> _Aim of the exercise_: Apart from the images, the entire listing below must be restated word for word.
***
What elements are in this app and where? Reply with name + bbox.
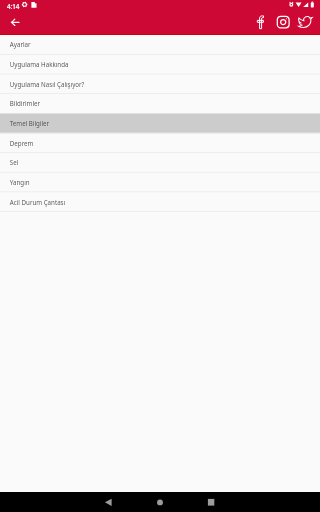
staticText: Temel Bilgiler [10, 119, 50, 127]
staticText: Ayarlar [10, 40, 31, 48]
button[interactable]: Yangın [0, 173, 320, 193]
staticText: Acil Durum Çantası [10, 198, 66, 206]
staticText: Uygulama Nasıl Çalışıyor? [10, 80, 85, 88]
staticText: Uygulama Hakkında [10, 60, 69, 68]
button[interactable]: Recent apps [192, 492, 232, 512]
button[interactable]: Home [140, 492, 180, 512]
button[interactable]: Temel Bilgiler [0, 114, 320, 134]
button[interactable]: Back [5, 14, 25, 34]
button[interactable]: Uygulama Nasıl Çalışıyor? [0, 74, 320, 94]
button[interactable]: Deprem [0, 133, 320, 153]
button[interactable]: Sel [0, 153, 320, 173]
button[interactable]: Back [88, 492, 128, 512]
staticText: Yangın [10, 178, 30, 186]
button[interactable]: Uygulama Hakkında [0, 55, 320, 75]
staticText: Deprem [10, 139, 34, 147]
button[interactable]: Bildirimler [0, 94, 320, 114]
staticText: Bildirimler [10, 99, 41, 107]
button[interactable]: Ayarlar [0, 35, 320, 55]
staticText: 4:14 [7, 2, 20, 10]
staticText: Sel [10, 158, 19, 166]
button[interactable]: Acil Durum Çantası [0, 192, 320, 212]
button[interactable]: Twitter [296, 14, 315, 34]
button[interactable]: Instagram [274, 14, 292, 34]
button[interactable]: Facebook [252, 14, 270, 34]
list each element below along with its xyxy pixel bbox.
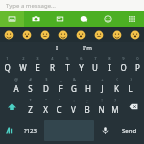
staticText: U — [92, 62, 98, 73]
button[interactable]: ! — [94, 96, 108, 117]
staticText: Z — [28, 104, 33, 115]
button[interactable]: ?123 — [18, 117, 42, 144]
staticText: _ — [60, 77, 62, 82]
button[interactable]: Stickers — [48, 11, 72, 27]
staticText: * — [29, 98, 32, 103]
staticText: - — [87, 77, 89, 82]
button[interactable]: Emoji 3 — [54, 27, 72, 42]
staticText: Send — [122, 127, 137, 135]
button[interactable]: Backspace — [122, 96, 144, 117]
staticText: L — [128, 83, 133, 94]
staticText: D — [43, 83, 49, 94]
staticText: # — [29, 77, 32, 82]
button[interactable]: GIF — [72, 11, 96, 27]
staticText: X — [43, 104, 48, 115]
button[interactable]: 2 — [15, 54, 30, 75]
button[interactable]: Emoji — [96, 11, 120, 27]
staticText: T — [65, 62, 70, 73]
button[interactable]: Emoji 6 — [108, 27, 126, 42]
button[interactable]: & — [67, 75, 81, 96]
button[interactable]: Change language — [0, 117, 18, 144]
button[interactable]: ' — [52, 96, 66, 117]
staticText: C — [56, 104, 62, 115]
staticText: 5 — [66, 56, 69, 61]
staticText: M — [111, 104, 119, 115]
button[interactable]: Shift — [0, 96, 23, 117]
staticText: K — [114, 83, 119, 94]
staticText: ?123 — [24, 127, 37, 135]
staticText: ) — [130, 77, 132, 82]
button[interactable]: 7 — [88, 54, 102, 75]
button[interactable]: 9 — [116, 54, 130, 75]
button[interactable]: + — [95, 75, 109, 96]
staticText: G — [71, 83, 77, 94]
button[interactable]: I'm — [72, 42, 102, 54]
button[interactable]: 3 — [30, 54, 45, 75]
button[interactable]: Emoji 5 — [90, 27, 108, 42]
button[interactable]: 1 — [0, 54, 15, 75]
button[interactable]: - — [81, 75, 95, 96]
button[interactable]: 5 — [60, 54, 74, 75]
button[interactable]: " — [38, 96, 52, 117]
staticText: ? — [114, 98, 116, 103]
button[interactable]: Emoji 4 — [72, 27, 90, 42]
button[interactable]: ( — [109, 75, 123, 96]
button[interactable]: Type a message... — [0, 0, 144, 11]
staticText: I'm — [83, 44, 92, 52]
staticText: 6 — [80, 56, 83, 61]
staticText: 1 — [6, 56, 9, 61]
staticText: 2 — [22, 56, 25, 61]
staticText: & — [73, 77, 76, 82]
staticText: I — [56, 44, 59, 52]
staticText: @ — [14, 77, 18, 82]
button[interactable]: @ — [8, 75, 23, 96]
button[interactable]: * — [23, 96, 38, 117]
staticText: $ — [45, 77, 48, 82]
button[interactable]: : — [66, 96, 80, 117]
button[interactable]: Voice input — [96, 117, 115, 144]
button[interactable]: Gallery — [0, 11, 24, 27]
button[interactable]: 8 — [102, 54, 116, 75]
staticText: H — [85, 83, 91, 94]
staticText: 4 — [51, 56, 54, 61]
staticText: ! — [101, 98, 103, 103]
staticText: 7 — [94, 56, 97, 61]
button[interactable]: 0 — [130, 54, 144, 75]
button[interactable]: Apps — [120, 11, 144, 27]
button[interactable]: Send — [115, 117, 144, 144]
staticText: ( — [116, 77, 118, 82]
button[interactable]: 6 — [74, 54, 88, 75]
staticText: A — [13, 83, 19, 94]
button[interactable]: # — [23, 75, 38, 96]
button[interactable]: Emoji 2 — [36, 27, 54, 42]
staticText: E — [35, 62, 40, 73]
staticText: Q — [4, 62, 11, 73]
staticText: 8 — [108, 56, 111, 61]
button[interactable]: Camera — [24, 11, 48, 27]
staticText: P — [135, 62, 140, 73]
button[interactable]: Emoji 1 — [18, 27, 36, 42]
staticText: W — [19, 62, 27, 73]
staticText: J — [101, 83, 104, 94]
button[interactable]: Emoji 0 — [0, 27, 18, 42]
staticText: ; — [86, 98, 88, 103]
button[interactable]: ; — [80, 96, 94, 117]
staticText: V — [71, 104, 76, 115]
button[interactable]: ? — [108, 96, 122, 117]
button[interactable]: 4 — [45, 54, 60, 75]
button[interactable]: _ — [53, 75, 67, 96]
staticText: F — [58, 83, 63, 94]
staticText: N — [98, 104, 105, 115]
button[interactable]: Emoji 7 — [126, 27, 144, 42]
staticText: : — [73, 98, 75, 103]
button[interactable]: ) — [123, 75, 137, 96]
button[interactable]: $ — [38, 75, 53, 96]
staticText: I — [108, 62, 111, 73]
staticText: + — [101, 77, 104, 82]
staticText: O — [120, 62, 127, 73]
button[interactable]: I — [42, 42, 72, 54]
staticText: 3 — [36, 56, 39, 61]
staticText: 0 — [136, 56, 139, 61]
staticText: S — [28, 83, 33, 94]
***
> _Response area_:
What elements are in this app and where? Reply with name + bbox.
staticText: Temel Bilgiler [10, 119, 50, 127]
staticText: Ayarlar [10, 40, 31, 48]
button[interactable]: Yangın [0, 173, 320, 193]
staticText: Acil Durum Çantası [10, 198, 66, 206]
staticText: Uygulama Nasıl Çalışıyor? [10, 80, 85, 88]
staticText: Uygulama Hakkında [10, 60, 69, 68]
button[interactable]: Recent apps [192, 492, 232, 512]
button[interactable]: Home [140, 492, 180, 512]
button[interactable]: Temel Bilgiler [0, 114, 320, 134]
button[interactable]: Back [5, 14, 25, 34]
button[interactable]: Uygulama Nasıl Çalışıyor? [0, 74, 320, 94]
button[interactable]: Deprem [0, 133, 320, 153]
button[interactable]: Sel [0, 153, 320, 173]
button[interactable]: Back [88, 492, 128, 512]
staticText: Yangın [10, 178, 30, 186]
button[interactable]: Uygulama Hakkında [0, 55, 320, 75]
staticText: Deprem [10, 139, 34, 147]
button[interactable]: Bildirimler [0, 94, 320, 114]
staticText: Bildirimler [10, 99, 41, 107]
button[interactable]: Ayarlar [0, 35, 320, 55]
staticText: 4:14 [7, 2, 20, 10]
staticText: Sel [10, 158, 19, 166]
button[interactable]: Acil Durum Çantası [0, 192, 320, 212]
button[interactable]: Twitter [296, 14, 315, 34]
button[interactable]: Instagram [274, 14, 292, 34]
button[interactable]: Facebook [252, 14, 270, 34]
list each element below along with its xyxy pixel bbox.
staticText: U — [92, 62, 98, 73]
button[interactable]: ! — [94, 96, 108, 117]
staticText: Z — [28, 104, 33, 115]
button[interactable]: ?123 — [18, 117, 42, 144]
staticText: _ — [60, 77, 62, 82]
button[interactable]: Stickers — [48, 11, 72, 27]
staticText: * — [29, 98, 32, 103]
staticText: - — [87, 77, 89, 82]
button[interactable]: Emoji 3 — [54, 27, 72, 42]
staticText: Send — [122, 127, 137, 135]
button[interactable]: Backspace — [122, 96, 144, 117]
staticText: L — [128, 83, 133, 94]
staticText: D — [43, 83, 49, 94]
staticText: # — [29, 77, 32, 82]
button[interactable]: GIF — [72, 11, 96, 27]
staticText: X — [43, 104, 48, 115]
button[interactable]: 2 — [15, 54, 30, 75]
button[interactable]: Emoji — [96, 11, 120, 27]
staticText: T — [65, 62, 70, 73]
button[interactable]: Emoji 6 — [108, 27, 126, 42]
button[interactable]: & — [67, 75, 81, 96]
button[interactable]: Change language — [0, 117, 18, 144]
button[interactable]: ' — [52, 96, 66, 117]
staticText: C — [56, 104, 62, 115]
staticText: 5 — [66, 56, 69, 61]
staticText: M — [111, 104, 119, 115]
button[interactable]: Shift — [0, 96, 23, 117]
staticText: K — [114, 83, 119, 94]
staticText: ?123 — [24, 127, 37, 135]
staticText: ) — [130, 77, 132, 82]
button[interactable]: 7 — [88, 54, 102, 75]
button[interactable]: 9 — [116, 54, 130, 75]
button[interactable]: + — [95, 75, 109, 96]
staticText: G — [71, 83, 77, 94]
button[interactable]: I'm — [72, 42, 102, 54]
button[interactable]: 3 — [30, 54, 45, 75]
button[interactable]: Emoji 5 — [90, 27, 108, 42]
button[interactable]: 1 — [0, 54, 15, 75]
button[interactable]: - — [81, 75, 95, 96]
button[interactable]: 5 — [60, 54, 74, 75]
button[interactable]: " — [38, 96, 52, 117]
staticText: ? — [114, 98, 116, 103]
button[interactable]: Emoji 4 — [72, 27, 90, 42]
button[interactable]: ( — [109, 75, 123, 96]
button[interactable]: Type a message... — [0, 0, 144, 11]
staticText: I'm — [83, 44, 92, 52]
staticText: 6 — [80, 56, 83, 61]
staticText: 1 — [6, 56, 9, 61]
staticText: 2 — [22, 56, 25, 61]
staticText: & — [73, 77, 76, 82]
staticText: I — [56, 44, 59, 52]
staticText: @ — [14, 77, 18, 82]
button[interactable]: @ — [8, 75, 23, 96]
button[interactable]: * — [23, 96, 38, 117]
staticText: $ — [45, 77, 48, 82]
button[interactable]: : — [66, 96, 80, 117]
button[interactable]: Voice input — [96, 117, 115, 144]
button[interactable]: Gallery — [0, 11, 24, 27]
button[interactable]: 8 — [102, 54, 116, 75]
staticText: H — [85, 83, 91, 94]
staticText: 4 — [51, 56, 54, 61]
staticText: ! — [101, 98, 103, 103]
staticText: 7 — [94, 56, 97, 61]
button[interactable]: 0 — [130, 54, 144, 75]
button[interactable]: Apps — [120, 11, 144, 27]
button[interactable]: Send — [115, 117, 144, 144]
staticText: ( — [116, 77, 118, 82]
button[interactable]: 6 — [74, 54, 88, 75]
staticText: A — [13, 83, 19, 94]
button[interactable]: # — [23, 75, 38, 96]
button[interactable]: Emoji 2 — [36, 27, 54, 42]
staticText: E — [35, 62, 40, 73]
staticText: Q — [4, 62, 11, 73]
staticText: 8 — [108, 56, 111, 61]
button[interactable]: Camera — [24, 11, 48, 27]
staticText: P — [135, 62, 140, 73]
button[interactable]: Emoji 1 — [18, 27, 36, 42]
staticText: W — [19, 62, 27, 73]
staticText: J — [101, 83, 104, 94]
button[interactable]: Emoji 0 — [0, 27, 18, 42]
staticText: ; — [86, 98, 88, 103]
button[interactable]: ; — [80, 96, 94, 117]
staticText: V — [71, 104, 76, 115]
button[interactable]: ? — [108, 96, 122, 117]
button[interactable]: 4 — [45, 54, 60, 75]
button[interactable]: _ — [53, 75, 67, 96]
staticText: F — [58, 83, 63, 94]
staticText: N — [98, 104, 105, 115]
button[interactable]: Emoji 7 — [126, 27, 144, 42]
staticText: : — [73, 98, 75, 103]
button[interactable]: ) — [123, 75, 137, 96]
button[interactable]: $ — [38, 75, 53, 96]
staticText: I — [108, 62, 111, 73]
staticText: + — [101, 77, 104, 82]
staticText: O — [120, 62, 127, 73]
button[interactable]: I — [42, 42, 72, 54]
staticText: 3 — [36, 56, 39, 61]
staticText: 0 — [136, 56, 139, 61]
staticText: S — [28, 83, 33, 94]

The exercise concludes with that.